Using Character Decoding Options to Process Multi-Byte Data

Overview

Two types of decoding occur during the ETL process for SAS Data Surveyor for Clickstream Data. It is important that you fully understand the implications in order to ensure the best data quality. The following decoding types are available:
URL Encoding
URL encoding is also known as percent encoding. This encoding type is a mechanism used to encode certain reserved characters (or unsafe characters) that might appear in a URL. These reserved characters might have special meaning if not otherwise encoded. For example, a form on a Web page could have a text field where customers can leave a short comment that includes a question mark character. Submitting this form results in the following URL:
/submit.php?text=Is this really true?
A question mark is a reserved character in a URL that is used to separate the requested file from the query string.
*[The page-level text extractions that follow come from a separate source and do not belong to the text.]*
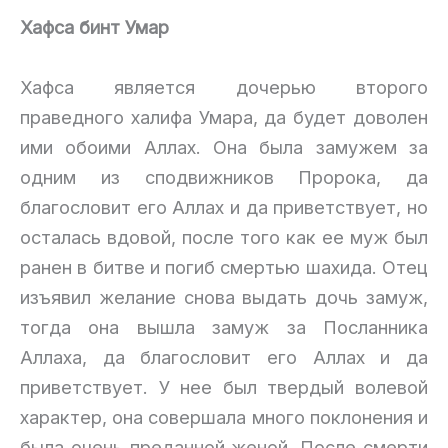
Хафса бинт Умар
Хафса является дочерью второго
праведного халифа Умара, да будет доволен
ими обоими Аллах. Она была замужем за
одним из сподвижников Пророка, да
благословит его Аллах и да приветствует, но
осталась вдовой, после того как ее муж был
ранен в битве и погиб смертью шахида. Отец
изъявил желание снова выдать дочь замуж,
тогда она вышла замуж за Посланника
Аллаха, да благословит его Аллах и да
приветствует. У нее был твердый волевой
характер, она совершала много поклонения и
была очень преданной женой. После смерти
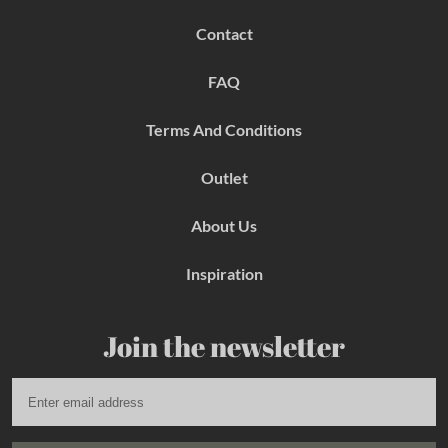
e
t
t
b
a
e
Contact
o
g
r
o
r
e
k
a
s
FAQ
m
t
Terms And Conditions
Outlet
About Us
Inspiration
Join the newsletter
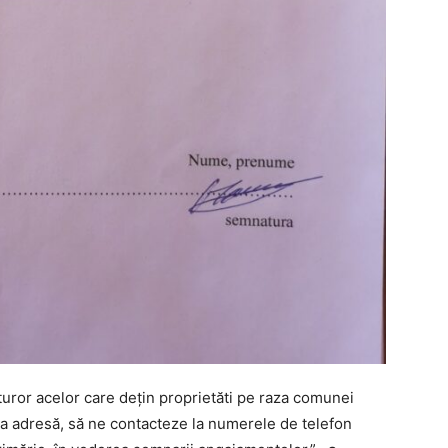
uror acelor care dețin proprietăti pe raza comunei
la adresă, să ne contacteze la numerele de telefon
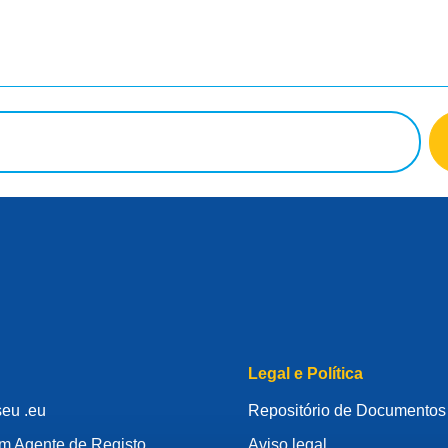
Legal e Política
seu .eu
Repositório de Documentos
um Agente de Registo
Aviso legal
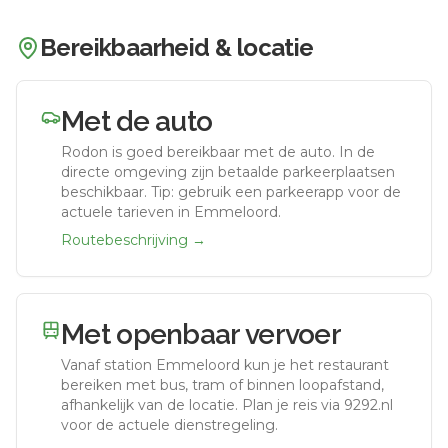
Bereikbaarheid & locatie
Met de auto
Rodon
is goed bereikbaar met de auto.
In de
directe omgeving zijn betaalde parkeerplaatsen
beschikbaar. Tip: gebruik een parkeerapp voor de
actuele tarieven in Emmeloord.
Routebeschrijving →
Met openbaar vervoer
Vanaf station
Emmeloord
kun je het restaurant
bereiken met bus, tram of binnen loopafstand,
afhankelijk van de locatie. Plan je reis via 9292.nl
voor de actuele dienstregeling.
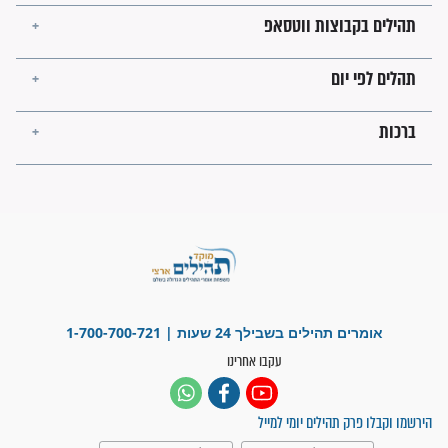
מה יהיו גבולות ארץ ישראל
בזמן הגאולה?
לכל המאמרים
ישועות תהילים
פציעת הראש של החייל הפכה
לנס רפואי בזכות...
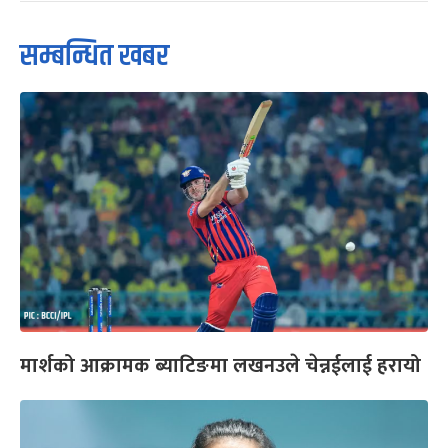
सम्बन्धित खबर
मार्शको आक्रामक ब्याटिङमा लखनउले चेन्नईलाई हरायो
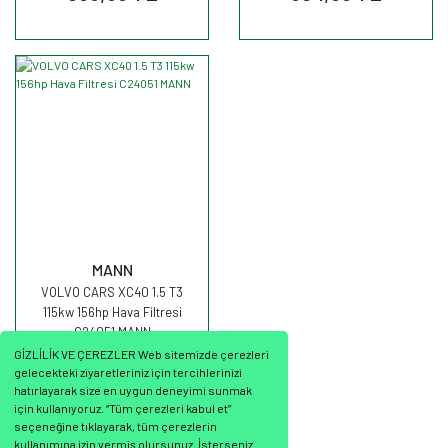
MANN
VOLVO CARS XC40 1.5 T3
115kw 156hp Hava Filtresi
C24051 MANN
GİZLİLİK VE ÇEREZLER Web sitemizde çerezleri
gelecekteki ziyaretleriniz için tercihlerinizi
hatırlayarak size en uygun deneyimi sunmak
için kullanıyoruz. “Tüm çerezleri kabul et”
seçeneğine tıklayarak, tüm çerezlerin
963,33 TL
kullanımına izin vermiş olursunuz. İsterseniz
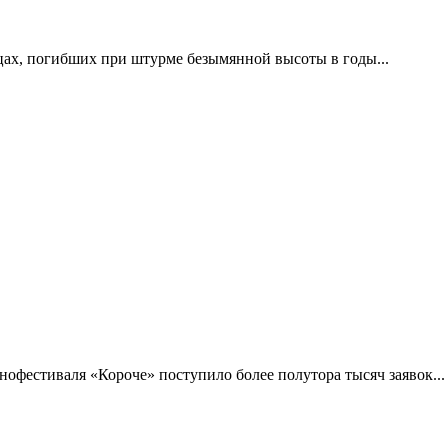
цах, погибших при штурме безымянной высоты в годы...
фестиваля «Короче» поступило более полутора тысяч заявок...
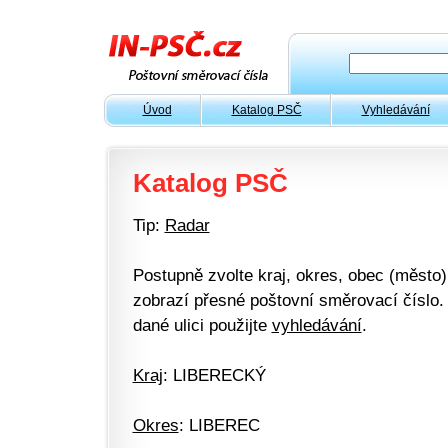
Úvod
Katalog PSČ
Vyhledávání
Katalog PSČ
Tip:
Radar
Postupně zvolte kraj, okres, obec (město) 
zobrazí přesné poštovní směrovací číslo. 
dané ulici použijte
vyhledávání
.
Kraj
: LIBERECKÝ
Okres
: LIBEREC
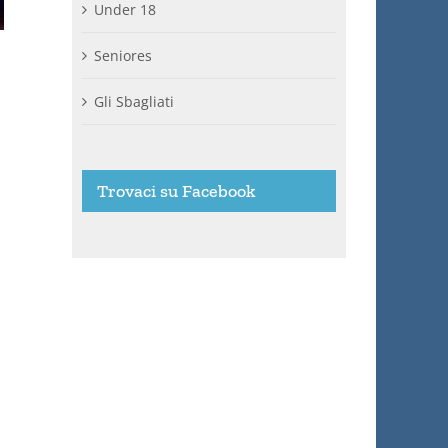
Under 18
Seniores
Gli Sbagliati
Trovaci su Facebook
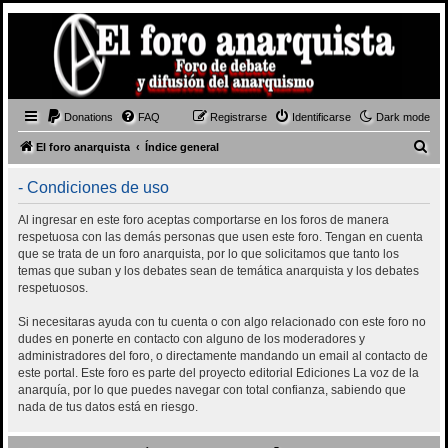
Donations
FAQ
Registrarse
Identificarse
Dark mode
B
El foro anarquista
Índice general
u
- Condiciones de uso
s
c
Al ingresar en este foro aceptas comportarse en los foros de manera
respetuosa con las demás personas que usen este foro. Tengan en cuenta
a
que se trata de un foro anarquista, por lo que solicitamos que tanto los
r
temas que suban y los debates sean de temática anarquista y los debates
respetuosos.
Si necesitaras ayuda con tu cuenta o con algo relacionado con este foro no
dudes en ponerte en contacto con alguno de los moderadores y
administradores del foro, o directamente mandando un email al contacto de
este portal. Este foro es parte del proyecto editorial Ediciones La voz de la
anarquía, por lo que puedes navegar con total confianza, sabiendo que
nada de tus datos está en riesgo.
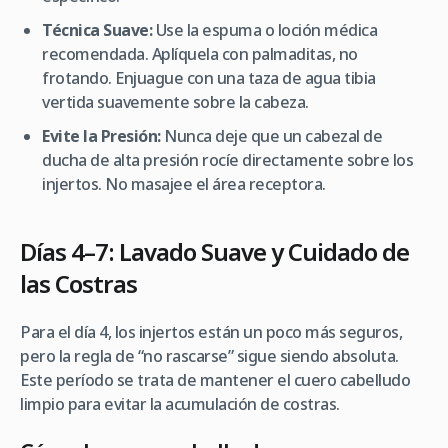
Técnica Suave:
Use la espuma o loción médica
recomendada. Aplíquela con palmaditas, no
frotando. Enjuague con una taza de agua tibia
vertida suavemente sobre la cabeza.
Evite la Presión:
Nunca deje que un cabezal de
ducha de alta presión rocíe directamente sobre los
injertos. No masajee el área receptora.
Días 4–7: Lavado Suave y Cuidado de
las Costras
Para el día 4, los injertos están un poco más seguros,
pero la regla de “no rascarse” sigue siendo absoluta.
Este período se trata de mantener el cuero cabelludo
limpio para evitar la acumulación de costras.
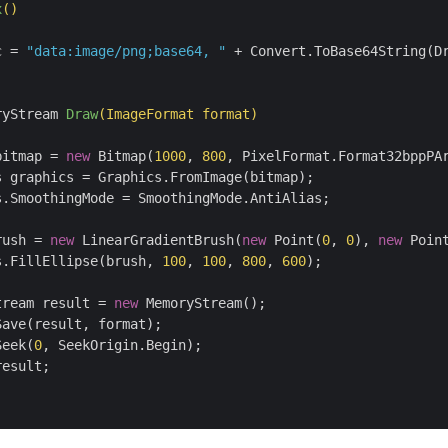
x
()
c = 
"data:image/png;base64, "
 + Convert.ToBase64String(Dr
ryStream 
Draw
(ImageFormat format)
bitmap = 
new
 Bitmap(
1000
, 
800
, PixelFormat.Format32bppPAr
 graphics = Graphics.FromImage(bitmap);

.SmoothingMode = SmoothingMode.AntiAlias;

rush = 
new
 LinearGradientBrush(
new
 Point(
0
, 
0
), 
new
 Poin
s.FillEllipse(brush, 
100
, 
100
, 
800
, 
600
);

tream result = 
new
 MemoryStream();

ave(result, format);

Seek(
0
, SeekOrigin.Begin);

result;
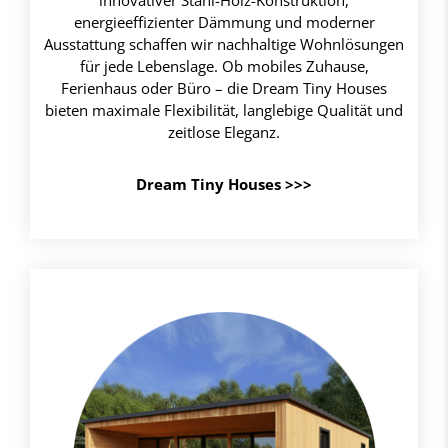
innovativer Stahl-Holz-Konstruktion,
energieeffizienter Dämmung und moderner
Ausstattung schaffen wir nachhaltige Wohnlösungen
für jede Lebenslage. Ob mobiles Zuhause,
Ferienhaus oder Büro – die Dream Tiny Houses
bieten maximale Flexibilität, langlebige Qualität und
zeitlose Eleganz.
Dream Tiny Houses >>>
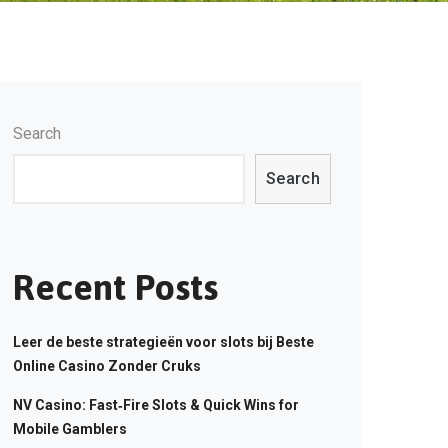
Search
Search
Recent Posts
Leer de beste strategieën voor slots bij Beste
Online Casino Zonder Cruks
NV Casino: Fast‑Fire Slots & Quick Wins for
Mobile Gamblers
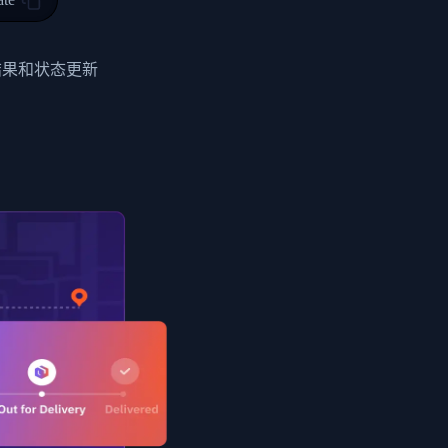
0",
ent picked up",
结果和状态更新
EOPLES REPUBLIC"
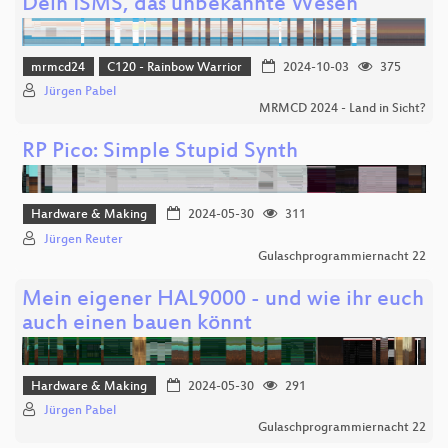
Dein ISMS, das unbekannte Wesen
mrmcd24
C120 - Rainbow Warrior
2024-10-03
375
Jürgen Pabel
MRMCD 2024 - Land in Sicht?
RP Pico: Simple Stupid Synth
Hardware & Making
2024-05-30
311
Jürgen Reuter
Gulaschprogrammiernacht 22
Mein eigener HAL9000 - und wie ihr euch
auch einen bauen könnt
Hardware & Making
2024-05-30
291
Jürgen Pabel
Gulaschprogrammiernacht 22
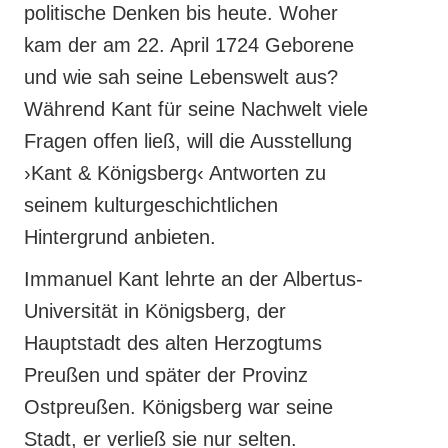
politische Denken bis heute. Woher
kam der am 22. April 1724 Geborene
und wie sah seine Lebenswelt aus?
Während Kant für seine Nachwelt viele
Fragen offen ließ, will die Ausstellung
›Kant & Königsberg‹ Antworten zu
seinem kulturgeschichtlichen
Hintergrund anbieten.
Immanuel Kant lehrte an der Albertus-
Universität in Königsberg, der
Hauptstadt des alten Herzogtums
Preußen und später der Provinz
Ostpreußen. Königsberg war seine
Stadt, er verließ sie nur selten.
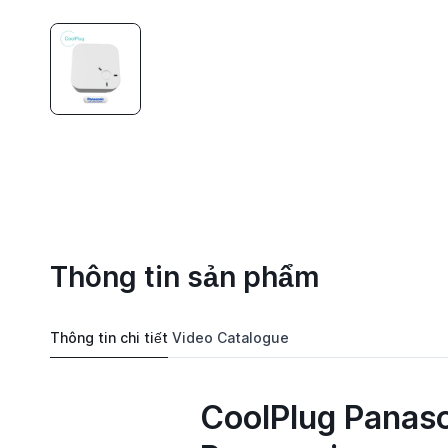
Thông tin sản phẩm
Thông tin chi tiết
Video
Catalogue
CoolPlug Panaso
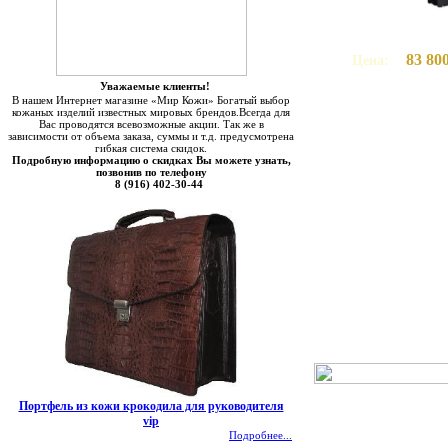
83 800
Цена:
Уважаемые клиенты!
В нашем Интернет магазине «Мир Кожи» Богатый выбор
кожаных изделий известных мировых брендов.Всегда для
Вас проводятся всевозможные акции. Так же в
зависимости от объема заказа, суммы и т.д. предусмотрена
гибкая система скидок.
Подробную информацию о скидках Вы можете узнать,
позвонив по телефону
8 (916) 402-30-44
Портфель из кожи крокодила для руководителя
vip
Подробнее...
In order to remove any confusion as to which question mark is the separator, the URL is automatically encoded as follows:
/submit.php?text=Is%20this%20really%20true%3F
This URL represents how the URL would be encoded. The space character is encoded as %20 and the non-reserved question mark is encoded as %3F.
Character Encoding
Character encoding is required when the URL sent to the Web server contains characters that are not part of the all US-ASCII character set. For example, a Japanese customer who performed a search on the word Rugby would type in the characters ラグビー. These characters, if passed as part of the URL, would be encoded as %E3%83%A9%E3%82%B0%E3%83%93%E3%83%BC. The actual percent encoding values would depend on the character set used in the Web page.
As a user, you should consider the following topics:

Using the Decode Option

By default, the template jobs have decoding turned on. Furthermore, the incoming encoding of the Web log is set to UTF-8. The primary benefit of decoding the incoming data is that it becomes readable by humans. Because the data has been decoded, you no longer see encoded values in filtered data or reports. For information about the SAS Unicode Server, see Using a Unicode SAS Application Server.

Not Using the Decode Option

You should not turn on decoding when you process a standard Web log that contains records from pages that used different encodings or character sets. Character set information for each record is not present in a standard Web log. Therefore, all of the records are assumed to use the same encoding. Any Web pages with encoding that does not match the one selected for the incoming data to this ETL will not be decoded correctly. SAS page tag logs do not have this problem because the page code automatically encodes all data records using UTF-8.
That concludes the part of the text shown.